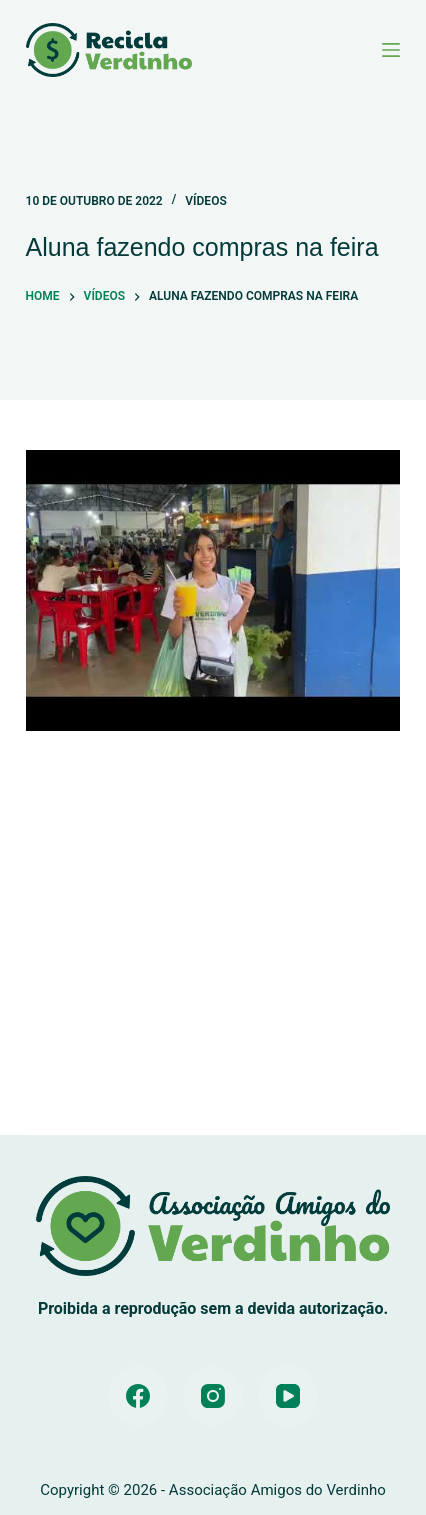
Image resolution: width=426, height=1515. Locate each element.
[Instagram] (213, 1396)
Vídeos (205, 201)
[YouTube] (288, 1396)
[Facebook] (138, 1396)
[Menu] (391, 50)
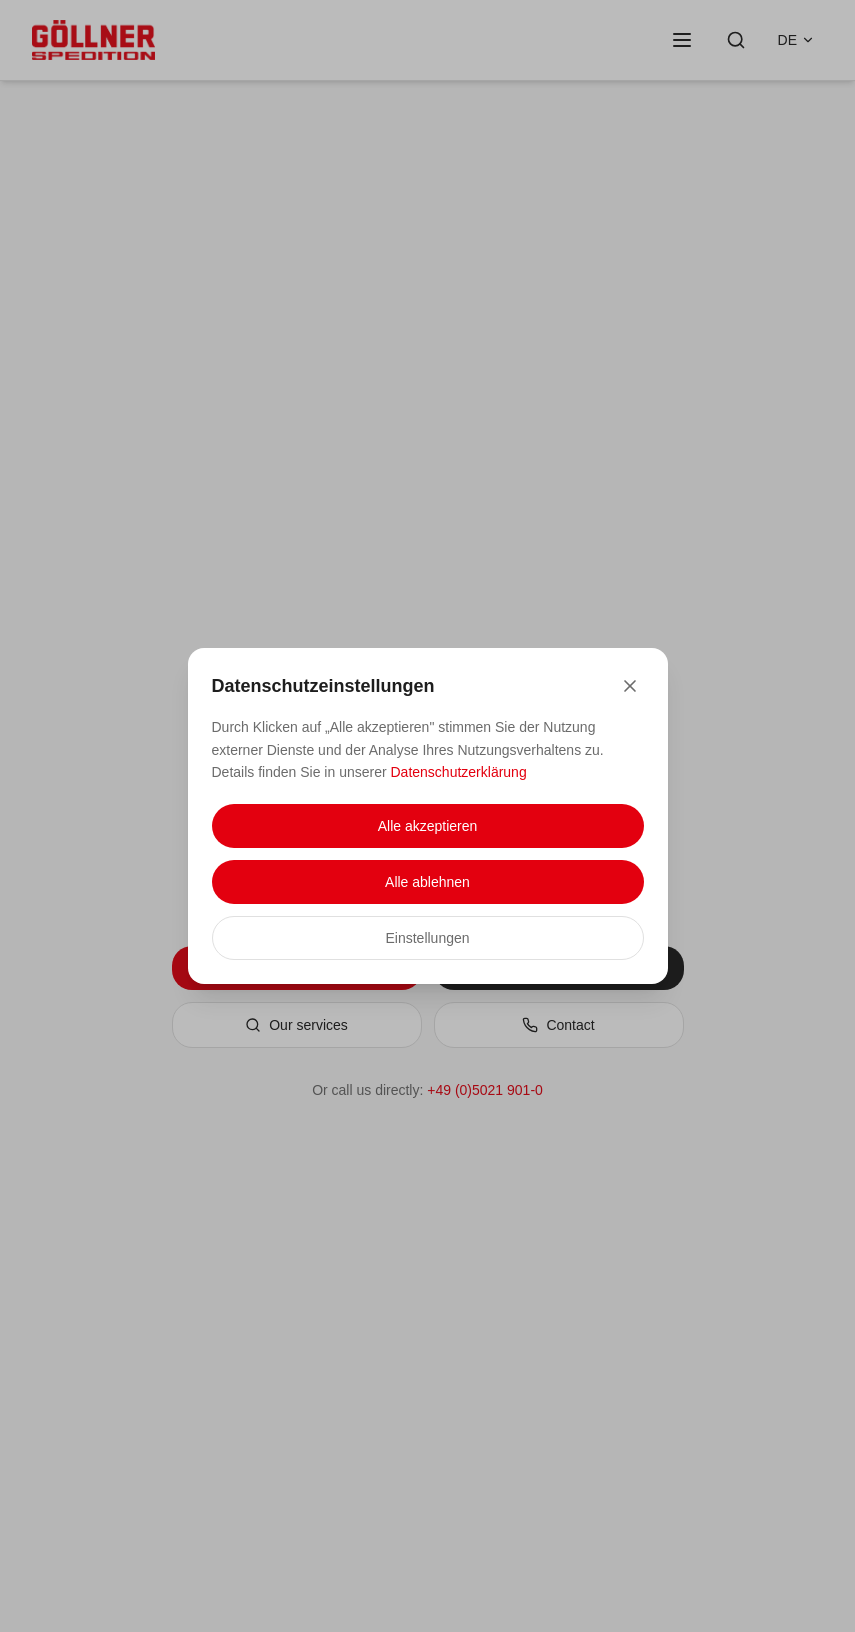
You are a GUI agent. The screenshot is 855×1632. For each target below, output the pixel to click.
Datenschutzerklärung (459, 772)
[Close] (630, 686)
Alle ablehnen (427, 882)
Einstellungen (427, 938)
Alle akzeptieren (428, 826)
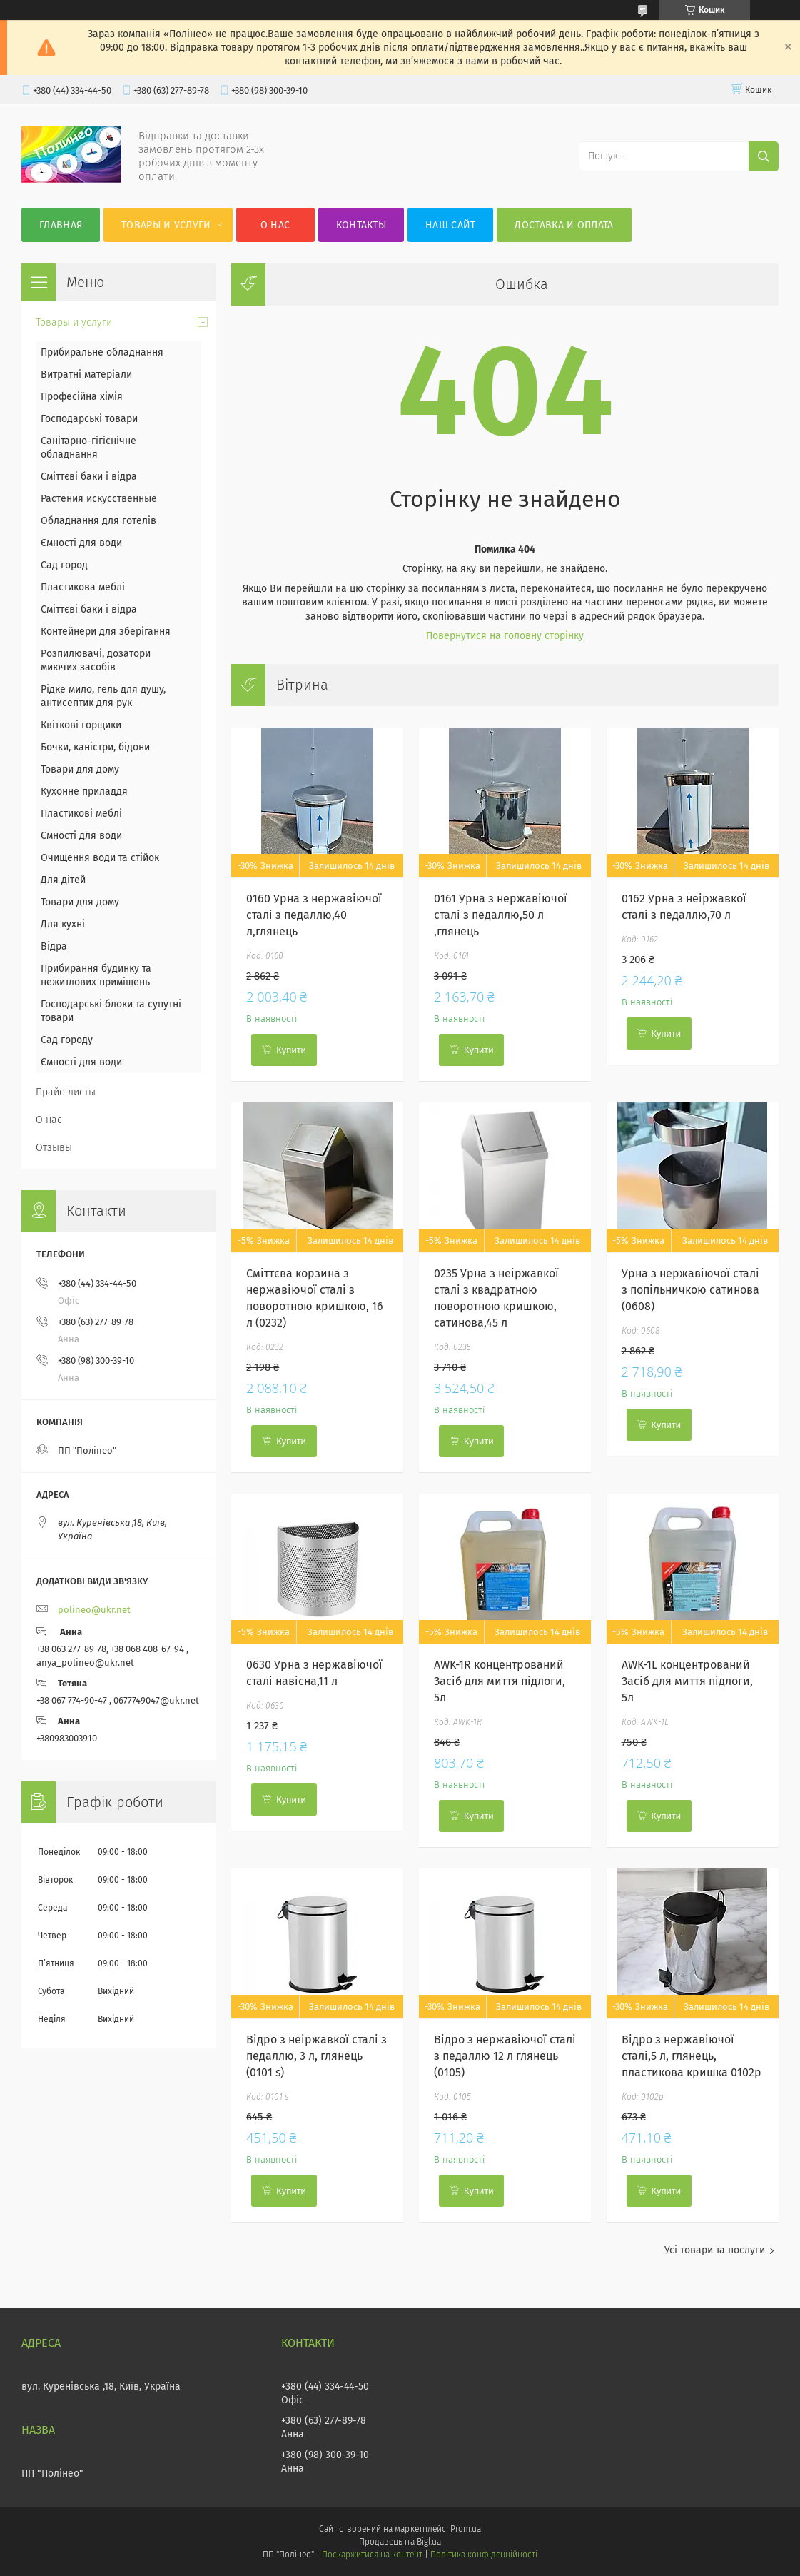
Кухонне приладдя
━━━━━━━━━━
When a line in the data contains the string "each", copy that line.

**REPLY**.
Image resolution: width=426, height=1515. Locate each element.
You are a GUI agent. The screenshot is 855×1632. For each target below, output the pixel to click.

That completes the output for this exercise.